» **EXERCISE INSTRUCTIONS**
Reproduce, from the lines below, exactly the stretch that begins at the line containing "bestimmen, welche Passwörter und" and ends at the line containing "rá publicada no", both included.
+++ RAW DATA
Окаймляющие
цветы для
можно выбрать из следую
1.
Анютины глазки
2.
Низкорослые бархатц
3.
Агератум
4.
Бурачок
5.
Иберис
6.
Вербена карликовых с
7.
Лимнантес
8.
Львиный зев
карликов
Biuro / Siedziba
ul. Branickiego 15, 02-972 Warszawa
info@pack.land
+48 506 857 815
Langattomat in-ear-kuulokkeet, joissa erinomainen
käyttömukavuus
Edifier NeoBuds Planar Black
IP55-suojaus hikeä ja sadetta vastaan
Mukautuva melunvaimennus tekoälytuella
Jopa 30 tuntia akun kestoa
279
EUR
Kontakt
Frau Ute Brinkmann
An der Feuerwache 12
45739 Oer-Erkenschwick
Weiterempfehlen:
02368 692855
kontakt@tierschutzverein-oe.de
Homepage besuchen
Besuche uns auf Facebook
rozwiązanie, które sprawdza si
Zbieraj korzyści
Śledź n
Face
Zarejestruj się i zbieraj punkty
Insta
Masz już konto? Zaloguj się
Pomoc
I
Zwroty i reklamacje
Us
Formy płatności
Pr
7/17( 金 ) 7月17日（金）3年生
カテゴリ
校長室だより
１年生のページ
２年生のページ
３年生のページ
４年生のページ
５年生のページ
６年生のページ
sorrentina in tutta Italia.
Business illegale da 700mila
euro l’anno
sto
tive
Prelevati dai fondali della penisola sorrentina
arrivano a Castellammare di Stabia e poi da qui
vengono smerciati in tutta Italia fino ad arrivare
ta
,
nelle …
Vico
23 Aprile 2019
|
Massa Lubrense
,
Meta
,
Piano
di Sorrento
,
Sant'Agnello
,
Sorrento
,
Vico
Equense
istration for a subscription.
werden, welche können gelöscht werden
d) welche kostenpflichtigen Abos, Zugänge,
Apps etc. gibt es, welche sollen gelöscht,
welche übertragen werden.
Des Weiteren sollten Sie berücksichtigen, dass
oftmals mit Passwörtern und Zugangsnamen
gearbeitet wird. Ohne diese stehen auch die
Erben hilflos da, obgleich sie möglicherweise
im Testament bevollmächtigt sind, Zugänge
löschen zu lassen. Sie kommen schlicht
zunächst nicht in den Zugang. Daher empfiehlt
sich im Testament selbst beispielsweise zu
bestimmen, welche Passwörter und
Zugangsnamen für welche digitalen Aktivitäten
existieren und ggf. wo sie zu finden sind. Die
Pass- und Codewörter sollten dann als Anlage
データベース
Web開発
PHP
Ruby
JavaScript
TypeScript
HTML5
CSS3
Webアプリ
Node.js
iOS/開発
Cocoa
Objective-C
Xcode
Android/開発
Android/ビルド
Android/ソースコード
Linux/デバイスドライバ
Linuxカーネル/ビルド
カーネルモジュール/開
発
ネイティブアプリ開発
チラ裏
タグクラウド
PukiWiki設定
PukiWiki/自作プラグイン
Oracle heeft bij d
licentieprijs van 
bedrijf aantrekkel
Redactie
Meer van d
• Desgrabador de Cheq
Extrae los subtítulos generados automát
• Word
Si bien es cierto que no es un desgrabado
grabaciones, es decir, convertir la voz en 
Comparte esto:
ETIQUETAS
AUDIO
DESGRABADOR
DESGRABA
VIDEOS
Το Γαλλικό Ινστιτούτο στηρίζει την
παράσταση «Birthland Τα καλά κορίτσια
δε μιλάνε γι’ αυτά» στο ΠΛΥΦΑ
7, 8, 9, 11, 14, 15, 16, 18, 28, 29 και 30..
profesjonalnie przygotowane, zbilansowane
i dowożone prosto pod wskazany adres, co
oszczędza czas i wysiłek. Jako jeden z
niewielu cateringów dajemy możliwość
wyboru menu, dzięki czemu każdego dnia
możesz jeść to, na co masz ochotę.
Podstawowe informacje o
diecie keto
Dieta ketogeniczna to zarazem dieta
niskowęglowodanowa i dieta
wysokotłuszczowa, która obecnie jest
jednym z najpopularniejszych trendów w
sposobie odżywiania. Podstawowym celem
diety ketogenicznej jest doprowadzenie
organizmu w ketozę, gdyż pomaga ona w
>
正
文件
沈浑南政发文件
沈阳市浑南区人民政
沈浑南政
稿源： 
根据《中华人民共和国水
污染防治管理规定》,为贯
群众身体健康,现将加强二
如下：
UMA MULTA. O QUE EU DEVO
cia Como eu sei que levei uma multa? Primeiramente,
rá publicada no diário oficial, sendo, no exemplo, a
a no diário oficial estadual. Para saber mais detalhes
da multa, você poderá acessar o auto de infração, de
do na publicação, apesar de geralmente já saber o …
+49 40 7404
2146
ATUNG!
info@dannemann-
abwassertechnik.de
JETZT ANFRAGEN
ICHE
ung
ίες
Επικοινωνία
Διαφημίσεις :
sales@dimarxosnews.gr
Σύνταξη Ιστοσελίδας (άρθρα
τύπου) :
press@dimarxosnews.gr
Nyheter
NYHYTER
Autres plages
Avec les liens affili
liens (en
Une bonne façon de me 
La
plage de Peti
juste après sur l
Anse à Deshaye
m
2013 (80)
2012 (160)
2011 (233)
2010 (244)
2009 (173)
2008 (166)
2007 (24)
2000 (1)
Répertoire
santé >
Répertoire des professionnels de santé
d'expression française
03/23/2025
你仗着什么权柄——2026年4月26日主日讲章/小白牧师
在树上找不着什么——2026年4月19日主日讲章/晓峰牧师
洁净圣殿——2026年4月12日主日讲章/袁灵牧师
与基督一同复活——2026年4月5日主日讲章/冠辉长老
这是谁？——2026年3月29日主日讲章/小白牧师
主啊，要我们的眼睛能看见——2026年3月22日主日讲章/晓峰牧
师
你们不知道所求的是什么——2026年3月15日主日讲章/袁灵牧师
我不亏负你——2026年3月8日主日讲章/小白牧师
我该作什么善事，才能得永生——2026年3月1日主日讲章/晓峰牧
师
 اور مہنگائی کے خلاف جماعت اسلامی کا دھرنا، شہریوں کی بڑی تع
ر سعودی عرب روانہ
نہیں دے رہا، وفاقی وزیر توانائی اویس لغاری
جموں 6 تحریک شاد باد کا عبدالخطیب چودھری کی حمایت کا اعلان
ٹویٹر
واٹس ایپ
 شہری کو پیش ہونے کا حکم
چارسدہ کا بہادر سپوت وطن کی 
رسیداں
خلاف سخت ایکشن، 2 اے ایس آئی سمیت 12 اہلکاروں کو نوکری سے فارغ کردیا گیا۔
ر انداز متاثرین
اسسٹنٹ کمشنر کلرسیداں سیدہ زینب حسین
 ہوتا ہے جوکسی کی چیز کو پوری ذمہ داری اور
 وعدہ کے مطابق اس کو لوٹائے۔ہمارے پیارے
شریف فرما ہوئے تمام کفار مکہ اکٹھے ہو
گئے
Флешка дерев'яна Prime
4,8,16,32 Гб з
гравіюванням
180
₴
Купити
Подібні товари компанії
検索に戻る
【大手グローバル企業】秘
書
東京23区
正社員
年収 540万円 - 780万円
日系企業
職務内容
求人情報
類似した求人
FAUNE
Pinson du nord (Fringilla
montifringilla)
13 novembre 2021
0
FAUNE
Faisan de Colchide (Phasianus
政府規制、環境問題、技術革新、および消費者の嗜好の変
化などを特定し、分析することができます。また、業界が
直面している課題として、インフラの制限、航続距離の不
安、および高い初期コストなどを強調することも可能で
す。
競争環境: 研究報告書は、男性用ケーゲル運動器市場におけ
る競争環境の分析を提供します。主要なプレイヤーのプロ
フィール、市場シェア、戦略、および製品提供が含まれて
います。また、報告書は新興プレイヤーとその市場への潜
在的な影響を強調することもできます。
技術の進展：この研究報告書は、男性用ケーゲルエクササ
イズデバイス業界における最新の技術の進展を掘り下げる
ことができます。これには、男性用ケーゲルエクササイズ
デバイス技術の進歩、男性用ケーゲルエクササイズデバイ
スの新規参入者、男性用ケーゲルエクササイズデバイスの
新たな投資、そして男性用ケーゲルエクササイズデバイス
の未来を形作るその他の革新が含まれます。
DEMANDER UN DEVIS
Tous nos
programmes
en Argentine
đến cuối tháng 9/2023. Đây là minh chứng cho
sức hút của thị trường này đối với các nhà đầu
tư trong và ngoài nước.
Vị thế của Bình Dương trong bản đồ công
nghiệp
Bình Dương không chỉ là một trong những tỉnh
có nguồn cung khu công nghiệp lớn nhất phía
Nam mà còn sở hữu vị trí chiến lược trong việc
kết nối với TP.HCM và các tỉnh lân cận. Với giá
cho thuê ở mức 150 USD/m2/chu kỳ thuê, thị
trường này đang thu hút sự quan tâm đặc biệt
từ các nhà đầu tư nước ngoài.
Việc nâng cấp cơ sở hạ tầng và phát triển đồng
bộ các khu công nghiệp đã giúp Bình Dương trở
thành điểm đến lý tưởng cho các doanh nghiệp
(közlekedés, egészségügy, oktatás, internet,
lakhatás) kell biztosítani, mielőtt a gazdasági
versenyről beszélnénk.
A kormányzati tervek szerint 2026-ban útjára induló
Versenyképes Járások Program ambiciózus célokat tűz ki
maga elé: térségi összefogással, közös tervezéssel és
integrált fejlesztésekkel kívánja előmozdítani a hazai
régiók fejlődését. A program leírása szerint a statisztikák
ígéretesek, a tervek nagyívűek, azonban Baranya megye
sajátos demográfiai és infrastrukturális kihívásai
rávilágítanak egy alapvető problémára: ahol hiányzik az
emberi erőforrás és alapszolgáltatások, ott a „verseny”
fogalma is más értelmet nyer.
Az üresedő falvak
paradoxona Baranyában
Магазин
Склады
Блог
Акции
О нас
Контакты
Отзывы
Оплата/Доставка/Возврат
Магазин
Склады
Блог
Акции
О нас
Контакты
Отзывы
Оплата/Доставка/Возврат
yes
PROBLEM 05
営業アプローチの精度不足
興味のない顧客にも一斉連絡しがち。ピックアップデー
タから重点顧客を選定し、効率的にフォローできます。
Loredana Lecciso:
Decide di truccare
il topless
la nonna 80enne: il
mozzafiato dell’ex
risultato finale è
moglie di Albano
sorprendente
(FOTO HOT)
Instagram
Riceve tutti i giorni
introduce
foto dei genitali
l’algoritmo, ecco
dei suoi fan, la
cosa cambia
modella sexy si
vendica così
++++++
» **OUTPUT OF THE TASK**
bestimmen, welche Passwörter und
Zugangsnamen für welche digitalen Aktivitäten
existieren und ggf. wo sie zu finden sind. Die
Pass- und Codewörter sollten dann als Anlage
データベース
Web開発
PHP
Ruby
JavaScript
TypeScript
HTML5
CSS3
Webアプリ
Node.js
iOS/開発
Cocoa
Objective-C
Xcode
Android/開発
Android/ビルド
Android/ソースコード
Linux/デバイスドライバ
Linuxカーネル/ビルド
カーネルモジュール/開
発
ネイティブアプリ開発
チラ裏
タグクラウド
PukiWiki設定
PukiWiki/自作プラグイン
Oracle heeft bij d
licentieprijs van 
bedrijf aantrekkel
Redactie
Meer van d
• Desgrabador de Cheq
Extrae los subtítulos generados automát
• Word
Si bien es cierto que no es un desgrabado
grabaciones, es decir, convertir la voz en 
Comparte esto:
ETIQUETAS
AUDIO
DESGRABADOR
DESGRABA
VIDEOS
Το Γαλλικό Ινστιτούτο στηρίζει την
παράσταση «Birthland Τα καλά κορίτσια
δε μιλάνε γι’ αυτά» στο ΠΛΥΦΑ
7, 8, 9, 11, 14, 15, 16, 18, 28, 29 και 30..
profesjonalnie przygotowane, zbilansowane
i dowożone prosto pod wskazany adres, co
oszczędza czas i wysiłek. Jako jeden z
niewielu cateringów dajemy możliwość
wyboru menu, dzięki czemu każdego dnia
możesz jeść to, na co masz ochotę.
Podstawowe informacje o
diecie keto
Dieta ketogeniczna to zarazem dieta
niskowęglowodanowa i dieta
wysokotłuszczowa, która obecnie jest
jednym z najpopularniejszych trendów w
sposobie odżywiania. Podstawowym celem
diety ketogenicznej jest doprowadzenie
organizmu w ketozę, gdyż pomaga ona w
>
正
文件
沈浑南政发文件
沈阳市浑南区人民政
沈浑南政
稿源： 
根据《中华人民共和国水
污染防治管理规定》,为贯
群众身体健康,现将加强二
如下：
UMA MULTA. O QUE EU DEVO
cia Como eu sei que levei uma multa? Primeiramente,
rá publicada no diário oficial, sendo, no exemplo, a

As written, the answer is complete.